Sunday, April 27, 2014

More Revealed

I worked so hard to make everything fit in just right in my head.

There is no peace in trying to create peace through what you think.

I wanted to feel better, when what I really needed was a greater revelation of how good God is.

For years, I wanted to fix my feelings. For years, I was looking at maintaining some kind of emtoinal equilibrium in order to make it through life.

I was living under law, not under grace.

I had no idea that God Almighty has been providing all things for me.

Grace? Never heard of it. Christ? I  understood that He died for me, but I did not have a deep understanding of what His death on the Cross meant for me.

When I was upset or angry, I tried to fix it with what I was thinking or doing.

Such will be the case for a person who is trapped in the Twelve Step cult.

Keep coming back. It works if you work it.

No, it does not work at all.

No, it does not work.

More importantly, though, He is working all things for us.

Jesus did not just die on the Cross for our sins.
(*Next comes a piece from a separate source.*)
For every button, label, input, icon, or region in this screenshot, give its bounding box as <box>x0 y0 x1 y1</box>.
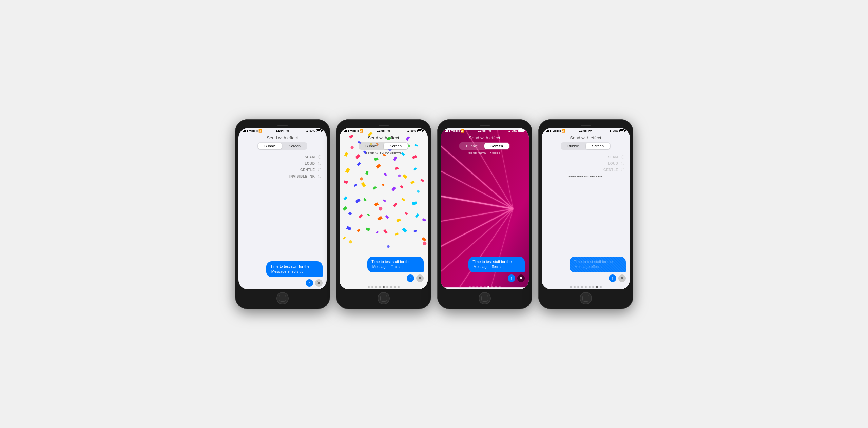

He died to give us His life and standing through the abundance of grace and the gift of righteousness (Romans 5: 17) -- His righteousness.

The very thing which Jesus told His would-be disciples to seek, we freely receive.

O, so much is revealed to me this day. So much.

I had heard of Him by the hearing of the ear, but today I see Him, just as Job did in the next to last chapter  the book named after him.